A Quick Moment with Carol
Today I am staying in the office rather than going with the rest of my department to shoot clays all afternoon. I could have gone; I'm not that busy. But I chose not to.
Why?
Well, though the part of me that actually wants to be Chow Yun-Fat in The Killer can't wait to get her hands on a firearm, the part of me that finds real guns disturbing and the idea of going to a shooting club in Jersey with the marketing department unsavory won out. I'm a little torn between feeling mildly principled and kind of like a douche.
Oh well, such is the plight of a pinko-commie-vegetarian working at a hunting and fishing magazine owned by a huge media conglomerate. Woo, I got paid today!
xoxo,
Carol













13 Comments:
you gotta go with your gut. but i have to say, my pinko-commie vegetarian pacifist squeamish friend went shooting recently. and found she really enjoyed it. as long as it's clay pigeons.
I've never understood how people can find guns themselves disturbing. Gun violence, yes. Guns in the hands of criminals/maniacs/idiots absolutely. But to my mind, a gun's not too different from any other tool. People get their heads caved in with hammers, but not many people are disturbed by hammers.
Oh, I admit it's a little irrational on my part, but it's not an over-the-top fear. My dad has a pretty amazing collection of old rifles and shotguns, so they don't terrify me. But in my mind there is a clear difference between a hammer and gun even though both are tools and both could be used violently; the primary use of a hammer is not to kill something. In responsible hands, a gun may not be currently killing something, but if it's put to use it may well. And I think it's that air about it that makes me edgy.

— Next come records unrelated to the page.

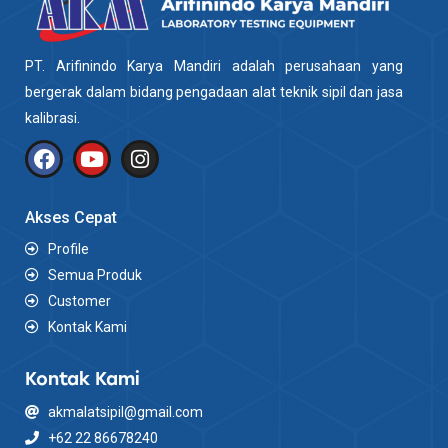
PT. Arifinindo Karya Mandiri adalah perusahaan yang
bergerak dalam bidang pengadaan alat teknik sipil dan jasa
kalibrasi.
Akses Cepat
Profile
Semua Produk
Customer
Kontak Kami
Kontak Kami
akmalatsipil@gmail.com
+62 22 86678240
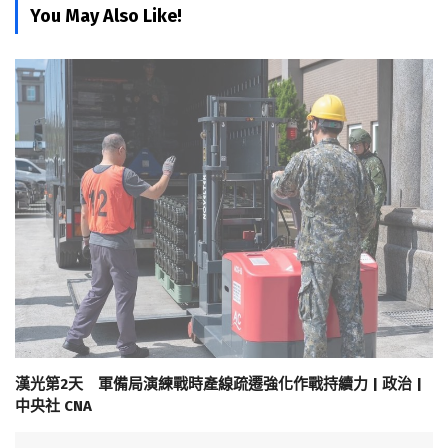
You May Also Like!
漢光第2天 軍備局演練戰時產線疏遷強化作戰持續力 | 政治 |
中央社 CNA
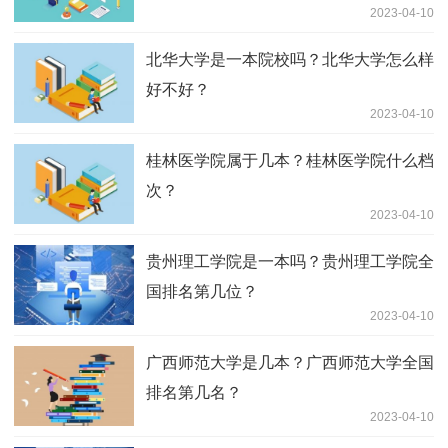
2023-04-10
北华大学是一本院校吗？北华大学怎么样
好不好？
2023-04-10
桂林医学院属于几本？桂林医学院什么档
次？
2023-04-10
贵州理工学院是一本吗？贵州理工学院全
国排名第几位？
2023-04-10
广西师范大学是几本？广西师范大学全国
排名第几名？
2023-04-10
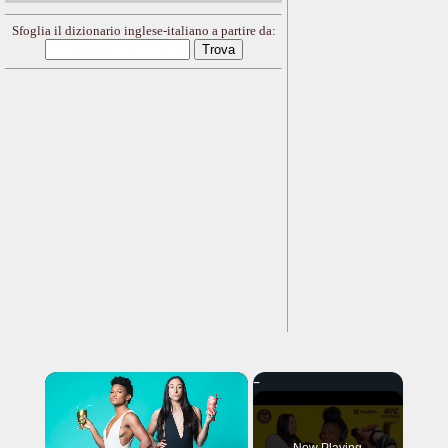
Sfoglia il dizionario inglese-italiano a partire da:
×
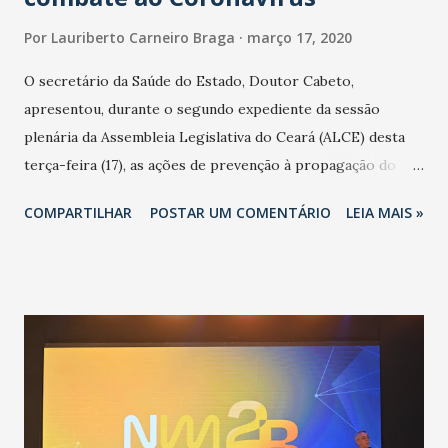
Por
Lauriberto Carneiro Braga
março 17, 2020
O secretário da Saúde do Estado, Doutor Cabeto,
apresentou, durante o segundo expediente da sessão
plenária da Assembleia Legislativa do Ceará (ALCE) desta
terça-feira (17), as ações de prevenção à propagação do
novo coronavírus (Covid-19) e as recentes medidas
COMPARTILHAR
POSTAR UM COMENTÁRIO
LEIA MAIS »
adotadas pelo Governo do Estado na contenção da
pandemia e atendimento aos enfermos. O secretário
informou que o Estado tem desenvolvido um plano de
contingência pautado em formas de reconhecimento da
população suspeita e de cuidados com os ambientes
públicos e domiciliares. “Nós não estamos vivendo uma
epidemia comum, como temos em todos os anos, com
aumento de casos de dengue, influenza ou H1N1. Trata-se
de uma epidemia com um vírus diferente, com um poder de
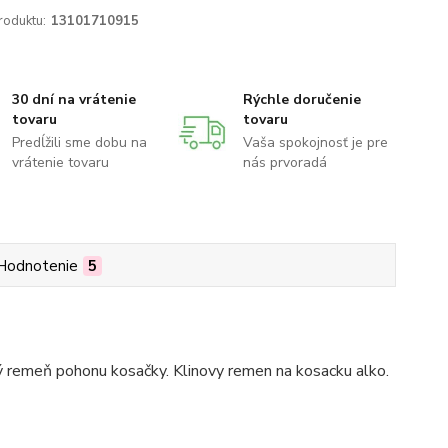
roduktu:
13101710915
30 dní na vrátenie
Rýchle doručenie
tovaru
tovaru
Predĺžili sme dobu na
Vaša spokojnosť je pre
vrátenie tovaru
nás prvoradá
Hodnotenie
5
ý remeň pohonu kosačky. Klinovy remen na kosacku alko.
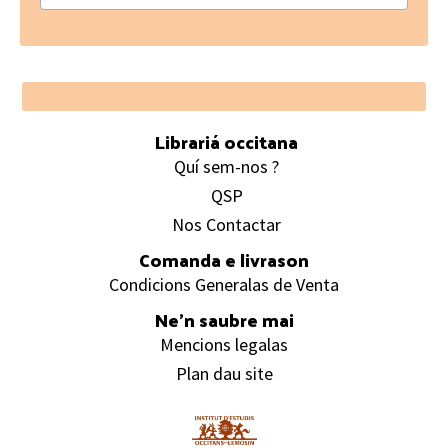
Footer
Librariá occitana
Quí sem-nos ?
QSP
Nos Contactar
Comanda e livrason
Condicions Generalas de Venta
Ne’n saubre mai
Mencions legalas
Plan dau site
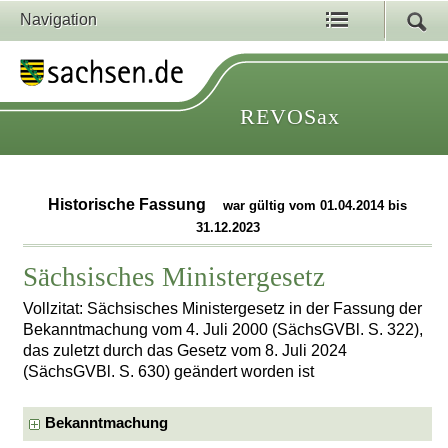
Navigation
REVOSax
Historische Fassung
war gültig vom 01.04.2014 bis
31.12.2023
Sächsisches Ministergesetz
Vollzitat: Sächsisches Ministergesetz in der Fassung der
Bekanntmachung vom 4. Juli 2000 (SächsGVBl. S. 322),
das zuletzt durch das Gesetz vom 8. Juli 2024
(SächsGVBl. S. 630) geändert worden ist
Bekanntmachung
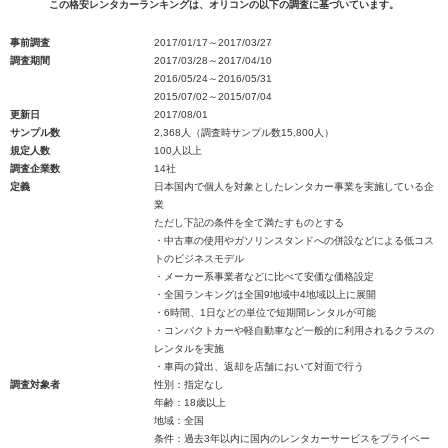
この格安レンタカーランキングは、オリコンの以下の調査に基づいています。
事前調査
2017/01/17～2017/03/27
調査期間
2017/03/28～2017/04/10
2016/05/24～2016/05/31
2015/07/02～2015/07/04
更新日
2017/08/01
サンプル数
2,368人（調査時サンプル数15,800人）
規定人数
100人以上
調査企業数
14社
定義
日本国内で個人を対象としたレンタカー事業を実施している企
業
ただし下記の条件を全て満たすものとする
・中古車の使用やガソリンスタンドへの併設などによる低コス
トのビジネスモデル
・メーカー系事業者などに比べて安価な価格設定
・全国ランキングは全国9地域中4地域以上に展開
・6時間、1日などの単位で短期間レンタルが可能
・コンパクトカーや軽自動車など一般的に利用されるクラスの
レンタルを実施
・車両の貸出、返却を店舗において対面で行う
調査対象者
性別：指定なし
年齢：18歳以上
地域：全国
条件：過去3年以内に国内のレンタカーサービスをプライベー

But part of the reason I took this job was to understand the other side. I've had many a coworker bring up the exact point you made, and I don't 100% disagree with it. Still, my perspective is different. I don't understand, for instance, how you've never understood why guns themselves would make some people nervous. It just seems obvious to me. I like swords and throwing stars, but they still make me nervous simply because they're weapons. Of course, I may just be a pussy.
Carol, I totally get it. You're not a douche. People who say "What's so disturbing, it's just a gun," have probably never had one pointed AT them. Or lack the creativity to imagine such a thing. And, anyway, what a tacky office outing! It's like the "rewards" the kids get for winning tasks on "The Apprentice."

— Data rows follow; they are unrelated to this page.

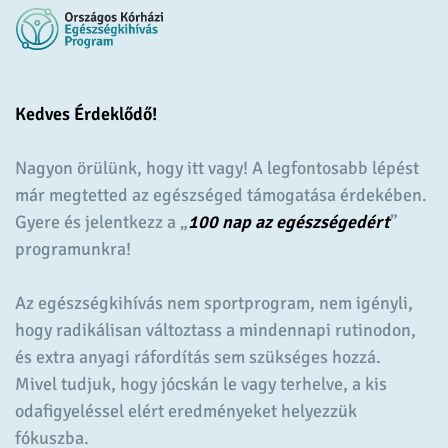
Kedves Érdeklődő!
Nagyon örülünk, hogy itt vagy! A legfontosabb lépést
már megtetted az egészséged támogatása érdekében.
Gyere és jelentkezz a „
100 nap az egészségedért
”
programunkra!
Az egészségkihívás nem sportprogram, nem igényli,
hogy radikálisan változtass a mindennapi rutinodon,
és extra anyagi ráfordítás sem szükséges hozzá.
Mivel tudjuk, hogy jócskán le vagy terhelve, a kis
odafigyeléssel elért eredményeket helyezzük
fókuszba.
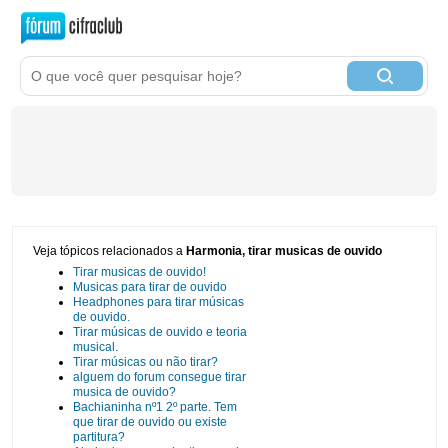
Veja tópicos relacionados a
Harmonia, tirar musicas de ouvido
Tirar musicas de ouvido!
Musicas para tirar de ouvido
Headphones para tirar músicas
de ouvido.
Tirar músicas de ouvido e teoria
musical.
Tirar músicas ou não tirar?
alguem do forum consegue tirar
musica de ouvido?
Bachianinha nº1 2º parte. Tem
que tirar de ouvido ou existe
partitura?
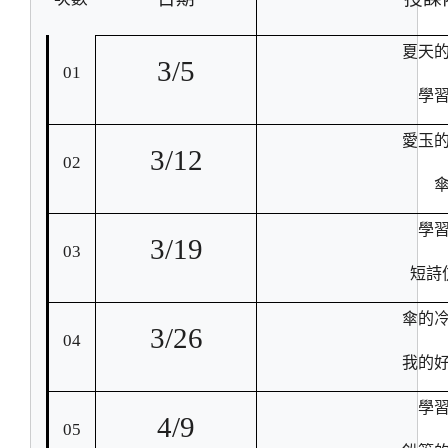
夏天
3/5
01
學
愛玉
3/12
02
學
3/19
03
短詩
傘的
3/26
04
我的
學
4/9
05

Guns were made for one purpose and one purpose only: To kill things.
Other tools, such as a hammer, have other other, obvious uses. I mean, sure... You can use a hammer to crush someone's skull, but I doubt a 22 guage shotgun would be much help with the new cedar shingles.
I think you mean a 12 guage shotgun
Still won't help me with my siding...
But yeah, I didn't think that sounded right.
So that's why my neighbors called the cops when I was putting up shingles the other day. I thought that was kind of a funny looking hammer...
I think you meant "gauge."
Hey, a principled douche is still principled.
Carol Hartsell... you are a douche... I've had 3 guns pointed at me and i don't find them disturbing. I don't own one, but they're still cool as hell. hey check this one out ---> http://www.glock-guns.com/(a2l1s045mplfdx55dac0cr55)/modelinfo.aspx?model=Glock-30
What kind of an Alabama girl are you? You don't fire guns? You don't eat meat? Next you'll be telling me that you don't drink sweet tea or something. But still, going skeet shooting as an office event does seem kind of odd, even for a hunting magazine. I know that I wouldn't trust any of the people /I/ work with firearms.
To You of the Anonymous Multitudes: so if true, does that mean she's self-douching? I suppose that would be convenient. Anyway, I'm gonna go and have someone point three drinks at me and remain undisturbed, because I'm such a non-self-douching man.
I'm in the same boat as you, Carol. I'm a 2nd dan in tae kwon do, own martial arts weapons, and enjoy shoot'em ups at the arcade.
Yet, I refuse to allow real guns in my house. Living in a red state, I get a lot of strange looks when I say that. Here's my reasoning:
1) When I shoot things on a screen with a light gun, I'm not hurting anybody.
2) If a kid finds one of my swords, it's not going to be sharp. So there's no way s/he'll accidentally kill someone while messing around with it.
3) It's too freaking easy to kill someone with a gun. You pull a trigger and an object the size of fingernail comes hurtling through the air at thousands of miles an hour. When I punch or kick someone, I know I'm not going to kill them.